Little is known of human impacts on sea floor communities. The rate of sedimentation on the sea floor has greatly increased since European colonisation of Australia by factors of 10 to 100, and even more in some areas(3). Some shelf and slope fish species have been severely overfished, and trawl nets may dislodge attached species such as sponges and modify the habitat and food chains(32). Dredging and dumping of wastes may also cause localised disturbances around ports(36).
Most of Australia's sea floor is not actively managed(13),(67). However, trawling is prohibited in some areas (e.g. in parts of the Great Barrier Reef Marine Park(69)), and dumping of wastes on the sea floor is controlled under international conventions (e.g. London Convention) and various Commonwealth and State/Territory legislation(36).
Phytoplankton, the minute algae which make up the floating pastures of the sea, is the food base of the oceans.
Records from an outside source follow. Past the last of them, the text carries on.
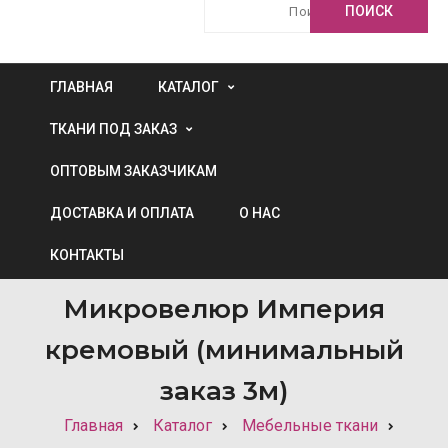
ГЛАВНАЯ
КАТАЛОГ
ТКАНИ ПОД ЗАКАЗ
ОПТОВЫМ ЗАКАЗЧИКАМ
ДОСТАВКА И ОПЛАТА
О НАС
КОНТАКТЫ
Микровелюр Империя
кремовый (минимальный
заказ 3м)
Главная
Каталог
Мебельные ткани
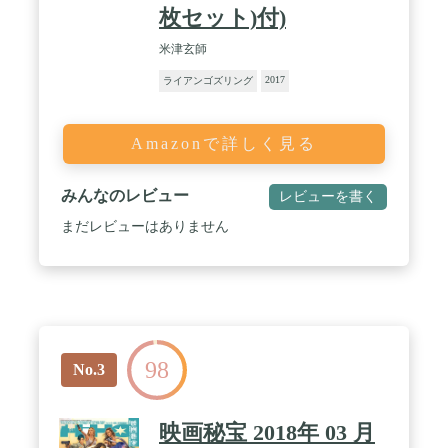
枚セット)付)
米津玄師
2017
ライアンゴズリング
Amazonで詳しく見る
みんなのレビュー
レビューを書く
まだレビューはありません
98
No.3
映画秘宝 2018年 03 月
Most rivers, estuaries and coastal waters near Australia's large population centres show signs of eutrophication. Blooms of toxic plankton are increasingly common in areas such as the Hawkesbury River and Tuggerah Lakes (NSW), Gippsland Lakes and Port Phillip Bay (Vic), Huon and Derwent Rivers (Tas), Port River (SA) and Cockburn Sound (WA).(14),(42)
Blooms of toxic marine algae, which are thought to have been introduced from other countries in ships' ballast waters(14),(42),(48), are now periodic, serious problems in parts of Tasmania(54) and Victoria(53) where they kill marine life and cause the closures of shellfish farms.
Figure 22: The distribution of three distinct marine phytoplankton communities in Australian waters: (a) tropical oceanic species;(b) tropical neritic species; and (c) temperate neritic species. These assemblages support different marine food chains and are likely to have different sensitivities towards nutrient and pollutant stress.